#### Exercise requirements:
When you output the entries, begin with the first line and end with the line containing "ельное вещание (традиционное эфирное", keeping each line exactly as it is.

[Page-level text extractions]
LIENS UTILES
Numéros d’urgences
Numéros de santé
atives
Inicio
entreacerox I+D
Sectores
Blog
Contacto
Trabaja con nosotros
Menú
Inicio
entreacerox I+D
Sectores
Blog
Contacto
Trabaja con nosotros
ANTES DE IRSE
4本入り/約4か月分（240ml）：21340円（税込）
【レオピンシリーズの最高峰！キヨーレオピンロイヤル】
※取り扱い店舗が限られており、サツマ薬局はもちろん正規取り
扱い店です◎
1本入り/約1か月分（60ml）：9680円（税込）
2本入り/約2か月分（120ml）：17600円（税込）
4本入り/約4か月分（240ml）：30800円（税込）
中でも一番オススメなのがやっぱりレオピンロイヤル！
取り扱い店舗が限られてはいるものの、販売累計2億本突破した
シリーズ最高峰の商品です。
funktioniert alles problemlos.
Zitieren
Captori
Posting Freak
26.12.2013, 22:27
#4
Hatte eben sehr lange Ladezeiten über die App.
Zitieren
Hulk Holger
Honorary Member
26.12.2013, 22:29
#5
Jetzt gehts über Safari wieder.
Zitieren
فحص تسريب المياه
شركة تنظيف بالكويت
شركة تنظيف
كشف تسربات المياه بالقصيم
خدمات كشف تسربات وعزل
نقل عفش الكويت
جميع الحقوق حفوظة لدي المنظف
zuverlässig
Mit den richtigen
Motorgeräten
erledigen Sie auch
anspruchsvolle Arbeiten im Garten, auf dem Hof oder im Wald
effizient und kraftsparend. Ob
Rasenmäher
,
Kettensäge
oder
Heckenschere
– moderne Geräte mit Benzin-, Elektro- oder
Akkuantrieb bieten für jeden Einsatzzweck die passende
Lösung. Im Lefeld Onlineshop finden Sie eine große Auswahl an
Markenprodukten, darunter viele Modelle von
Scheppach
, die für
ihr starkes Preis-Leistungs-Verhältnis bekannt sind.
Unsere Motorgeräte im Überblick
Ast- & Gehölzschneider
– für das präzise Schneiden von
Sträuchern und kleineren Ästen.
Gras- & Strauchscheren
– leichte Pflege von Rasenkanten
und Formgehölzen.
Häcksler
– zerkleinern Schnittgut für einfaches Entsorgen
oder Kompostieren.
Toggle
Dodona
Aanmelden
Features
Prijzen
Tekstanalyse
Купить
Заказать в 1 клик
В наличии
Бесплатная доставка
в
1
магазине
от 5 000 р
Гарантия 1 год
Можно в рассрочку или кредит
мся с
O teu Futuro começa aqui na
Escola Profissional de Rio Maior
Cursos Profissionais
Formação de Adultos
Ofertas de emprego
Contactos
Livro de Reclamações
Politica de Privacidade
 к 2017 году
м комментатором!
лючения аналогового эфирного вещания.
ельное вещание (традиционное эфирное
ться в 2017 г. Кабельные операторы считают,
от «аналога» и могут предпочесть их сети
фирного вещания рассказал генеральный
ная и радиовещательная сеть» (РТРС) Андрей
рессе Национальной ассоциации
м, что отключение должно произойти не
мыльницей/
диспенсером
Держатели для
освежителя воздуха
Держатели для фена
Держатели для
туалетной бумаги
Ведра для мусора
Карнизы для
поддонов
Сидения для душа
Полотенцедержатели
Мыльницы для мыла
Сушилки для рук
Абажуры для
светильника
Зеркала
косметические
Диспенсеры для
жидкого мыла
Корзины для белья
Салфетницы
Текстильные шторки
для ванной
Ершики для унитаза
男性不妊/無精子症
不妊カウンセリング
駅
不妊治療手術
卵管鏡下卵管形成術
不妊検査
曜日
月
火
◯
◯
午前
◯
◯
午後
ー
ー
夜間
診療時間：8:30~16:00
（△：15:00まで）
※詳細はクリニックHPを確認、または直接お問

#### Result of the task:
LIENS UTILES
Numéros d’urgences
Numéros de santé
atives
Inicio
entreacerox I+D
Sectores
Blog
Contacto
Trabaja con nosotros
Menú
Inicio
entreacerox I+D
Sectores
Blog
Contacto
Trabaja con nosotros
ANTES DE IRSE
4本入り/約4か月分（240ml）：21340円（税込）
【レオピンシリーズの最高峰！キヨーレオピンロイヤル】
※取り扱い店舗が限られており、サツマ薬局はもちろん正規取り
扱い店です◎
1本入り/約1か月分（60ml）：9680円（税込）
2本入り/約2か月分（120ml）：17600円（税込）
4本入り/約4か月分（240ml）：30800円（税込）
中でも一番オススメなのがやっぱりレオピンロイヤル！
取り扱い店舗が限られてはいるものの、販売累計2億本突破した
シリーズ最高峰の商品です。
funktioniert alles problemlos.
Zitieren
Captori
Posting Freak
26.12.2013, 22:27
#4
Hatte eben sehr lange Ladezeiten über die App.
Zitieren
Hulk Holger
Honorary Member
26.12.2013, 22:29
#5
Jetzt gehts über Safari wieder.
Zitieren
فحص تسريب المياه
شركة تنظيف بالكويت
شركة تنظيف
كشف تسربات المياه بالقصيم
خدمات كشف تسربات وعزل
نقل عفش الكويت
جميع الحقوق حفوظة لدي المنظف
zuverlässig
Mit den richtigen
Motorgeräten
erledigen Sie auch
anspruchsvolle Arbeiten im Garten, auf dem Hof oder im Wald
effizient und kraftsparend. Ob
Rasenmäher
,
Kettensäge
oder
Heckenschere
– moderne Geräte mit Benzin-, Elektro- oder
Akkuantrieb bieten für jeden Einsatzzweck die passende
Lösung. Im Lefeld Onlineshop finden Sie eine große Auswahl an
Markenprodukten, darunter viele Modelle von
Scheppach
, die für
ihr starkes Preis-Leistungs-Verhältnis bekannt sind.
Unsere Motorgeräte im Überblick
Ast- & Gehölzschneider
– für das präzise Schneiden von
Sträuchern und kleineren Ästen.
Gras- & Strauchscheren
– leichte Pflege von Rasenkanten
und Formgehölzen.
Häcksler
– zerkleinern Schnittgut für einfaches Entsorgen
oder Kompostieren.
Toggle
Dodona
Aanmelden
Features
Prijzen
Tekstanalyse
Купить
Заказать в 1 клик
В наличии
Бесплатная доставка
в
1
магазине
от 5 000 р
Гарантия 1 год
Можно в рассрочку или кредит
мся с
O teu Futuro começa aqui na
Escola Profissional de Rio Maior
Cursos Profissionais
Formação de Adultos
Ofertas de emprego
Contactos
Livro de Reclamações
Politica de Privacidade
 к 2017 году
м комментатором!
лючения аналогового эфирного вещания.
ельное вещание (традиционное эфирное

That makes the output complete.